Dann fliegt Nils nach Deutschland zurück, mit unzähligen Stunden Videomaterial aus Kamera, Drohne, GoPro und einem halbstündigen Interview mit mir im Gepäck. Ich bin unglaublich gespannt auf seinen geplanten Film. Ich bleibe nicht alleine, mit dem gleichen Flieger, mit dem Nils zurückfliegt, ist gerade Matze gelandet.
Es ist Samstagabend und wir stürzen uns in das wilde Nachtleben von Dakar.
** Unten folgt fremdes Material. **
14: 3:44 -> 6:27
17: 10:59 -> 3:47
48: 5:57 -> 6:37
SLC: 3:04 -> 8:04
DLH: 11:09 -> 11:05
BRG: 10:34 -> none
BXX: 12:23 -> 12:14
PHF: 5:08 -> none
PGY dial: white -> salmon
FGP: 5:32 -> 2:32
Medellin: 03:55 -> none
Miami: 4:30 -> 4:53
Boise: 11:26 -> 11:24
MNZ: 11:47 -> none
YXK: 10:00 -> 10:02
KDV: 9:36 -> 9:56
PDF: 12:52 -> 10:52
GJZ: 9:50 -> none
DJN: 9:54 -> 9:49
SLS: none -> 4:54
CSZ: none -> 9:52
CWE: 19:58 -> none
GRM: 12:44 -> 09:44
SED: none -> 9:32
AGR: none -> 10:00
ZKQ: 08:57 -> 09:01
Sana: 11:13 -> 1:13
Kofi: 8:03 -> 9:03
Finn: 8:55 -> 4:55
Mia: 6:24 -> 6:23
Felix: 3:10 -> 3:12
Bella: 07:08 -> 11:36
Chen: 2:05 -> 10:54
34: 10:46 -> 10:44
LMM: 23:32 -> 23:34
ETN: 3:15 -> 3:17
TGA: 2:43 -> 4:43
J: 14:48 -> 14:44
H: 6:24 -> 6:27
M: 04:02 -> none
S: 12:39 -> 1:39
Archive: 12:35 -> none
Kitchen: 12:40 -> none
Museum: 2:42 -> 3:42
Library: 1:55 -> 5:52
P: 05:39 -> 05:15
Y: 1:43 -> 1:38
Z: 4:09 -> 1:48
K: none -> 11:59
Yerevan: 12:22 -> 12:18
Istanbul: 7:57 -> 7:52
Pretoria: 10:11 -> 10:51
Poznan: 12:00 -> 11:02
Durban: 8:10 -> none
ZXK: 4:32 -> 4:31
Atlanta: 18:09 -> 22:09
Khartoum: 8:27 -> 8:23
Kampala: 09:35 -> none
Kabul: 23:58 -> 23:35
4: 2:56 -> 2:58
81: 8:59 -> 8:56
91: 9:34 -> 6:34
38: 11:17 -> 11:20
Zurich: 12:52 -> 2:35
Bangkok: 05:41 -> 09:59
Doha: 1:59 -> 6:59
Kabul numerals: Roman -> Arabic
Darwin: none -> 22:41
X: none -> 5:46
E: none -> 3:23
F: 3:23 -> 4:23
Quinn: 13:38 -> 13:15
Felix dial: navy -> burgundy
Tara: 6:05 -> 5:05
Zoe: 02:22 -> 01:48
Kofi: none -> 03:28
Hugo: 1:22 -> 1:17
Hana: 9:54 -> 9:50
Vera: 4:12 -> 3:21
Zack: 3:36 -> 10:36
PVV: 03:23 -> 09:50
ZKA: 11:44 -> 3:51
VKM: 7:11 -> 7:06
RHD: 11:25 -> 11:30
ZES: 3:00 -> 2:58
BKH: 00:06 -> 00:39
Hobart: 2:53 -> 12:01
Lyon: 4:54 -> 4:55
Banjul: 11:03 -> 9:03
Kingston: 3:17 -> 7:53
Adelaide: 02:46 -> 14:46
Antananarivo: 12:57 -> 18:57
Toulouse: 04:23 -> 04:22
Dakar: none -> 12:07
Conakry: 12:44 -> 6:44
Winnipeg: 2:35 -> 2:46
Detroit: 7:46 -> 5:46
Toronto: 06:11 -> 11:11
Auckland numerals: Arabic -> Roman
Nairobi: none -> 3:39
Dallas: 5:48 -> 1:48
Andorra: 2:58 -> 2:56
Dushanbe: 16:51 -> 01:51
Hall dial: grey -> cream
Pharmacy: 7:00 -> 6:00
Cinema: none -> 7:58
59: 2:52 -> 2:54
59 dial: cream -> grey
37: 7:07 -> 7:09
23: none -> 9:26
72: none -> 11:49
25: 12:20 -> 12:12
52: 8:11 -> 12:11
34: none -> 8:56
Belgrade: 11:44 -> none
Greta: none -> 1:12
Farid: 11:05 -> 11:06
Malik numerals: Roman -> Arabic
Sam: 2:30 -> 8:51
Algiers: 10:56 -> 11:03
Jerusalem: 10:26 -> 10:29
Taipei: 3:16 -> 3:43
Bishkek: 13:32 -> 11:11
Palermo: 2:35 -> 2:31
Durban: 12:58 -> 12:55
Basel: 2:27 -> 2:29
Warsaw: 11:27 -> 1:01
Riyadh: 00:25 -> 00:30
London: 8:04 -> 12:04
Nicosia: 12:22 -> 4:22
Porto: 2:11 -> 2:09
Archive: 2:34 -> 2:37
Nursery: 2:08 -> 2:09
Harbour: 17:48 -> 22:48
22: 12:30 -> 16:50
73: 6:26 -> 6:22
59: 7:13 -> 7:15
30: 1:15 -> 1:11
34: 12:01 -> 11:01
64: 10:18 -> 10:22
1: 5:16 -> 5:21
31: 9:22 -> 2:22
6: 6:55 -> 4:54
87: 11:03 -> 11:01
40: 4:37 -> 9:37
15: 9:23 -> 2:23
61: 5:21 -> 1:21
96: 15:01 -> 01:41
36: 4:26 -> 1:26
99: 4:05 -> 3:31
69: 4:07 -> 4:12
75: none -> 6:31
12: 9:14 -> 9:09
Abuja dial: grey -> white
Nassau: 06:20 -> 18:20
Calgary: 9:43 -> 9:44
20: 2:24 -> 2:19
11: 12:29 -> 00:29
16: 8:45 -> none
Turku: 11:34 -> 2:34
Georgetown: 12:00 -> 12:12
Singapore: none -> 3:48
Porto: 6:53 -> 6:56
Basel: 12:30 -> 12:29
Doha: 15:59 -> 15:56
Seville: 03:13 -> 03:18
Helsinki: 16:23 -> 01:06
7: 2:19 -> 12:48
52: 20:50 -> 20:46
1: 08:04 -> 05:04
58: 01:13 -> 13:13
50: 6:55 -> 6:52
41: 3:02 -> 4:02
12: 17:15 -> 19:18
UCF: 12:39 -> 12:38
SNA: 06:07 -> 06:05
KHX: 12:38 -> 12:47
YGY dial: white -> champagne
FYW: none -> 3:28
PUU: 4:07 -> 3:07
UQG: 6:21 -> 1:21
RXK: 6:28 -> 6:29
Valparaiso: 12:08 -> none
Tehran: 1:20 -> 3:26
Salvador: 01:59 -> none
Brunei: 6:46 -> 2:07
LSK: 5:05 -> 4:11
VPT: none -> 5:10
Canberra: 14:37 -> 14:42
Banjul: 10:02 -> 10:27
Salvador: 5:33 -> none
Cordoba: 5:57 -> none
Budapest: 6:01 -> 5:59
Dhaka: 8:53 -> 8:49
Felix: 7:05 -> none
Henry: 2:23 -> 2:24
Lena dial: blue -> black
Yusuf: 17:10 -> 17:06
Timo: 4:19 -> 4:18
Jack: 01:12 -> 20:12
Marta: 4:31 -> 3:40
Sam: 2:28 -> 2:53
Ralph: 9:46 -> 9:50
Weit über den Dächern der Stadt auf einem Hügel, dreht sich das Licht des alten Leuchtturmes, direkt darunter ein Openair-Club, dazu laufen europäische Houseklänge. Wir trinken Bier, schauen über die beleuchtete Silhouette der Stadt und fühlen uns ziemlich weit weg von Stress der Stadt. Später landen wir in einem Tanzclub, es ist heiß und stickig, wir sind die einzigen Weißen und gucken uns die wilden Einlagen der Männer und Frauen an. Ein gewonnenes Dancebattle kann hier schon mal mit Applaus der gesamten Tanzfläche bedacht werden.
Die Abfahrt am nächsten Tag verzögert sich aufgrund der langen Nacht am Vorabend, dafür bauen wir noch ein Moskitonetz in mein Dach ein. Ab jetzt beginnt das Hochrisikogebiet für Malaria und eine Infektion würde wohl das Ende meiner Reise bedeuten. Wir schmieren uns jeden Abend mit Chemikalien ein, die unsere Gesichtsmuskeln erlahmen lassen und teuflisch brennen. Gestochen werden wir dafür nicht mehr.
Wir übernachten an einem traumhaften, mit Palmen bewachsenen Sandstrand, der außer ein paar Jugendlichen komplett verlassen ist. Es sieht aus wie das Paradies, und es fällt uns schwer aber wir müssen am nächsten Morgen trotzdem weiter und fahren dabei immer tiefer in das Saloum-Delta. Die Gegend ist von großen Flüssen durchzogen, die wir nicht durchfahren können. Wir müssen oft umdrehen und uns in kleinen Dörfern, nur bestehend aus Bambushütten, nach der geeigneten Stelle durchfragen. Sobald wir ankommen, stürzen jedes Mal eine Heerschar lachender Kinder an unser Auto und rufen „Toubab, Toubab“. Der weiße Mann ist da.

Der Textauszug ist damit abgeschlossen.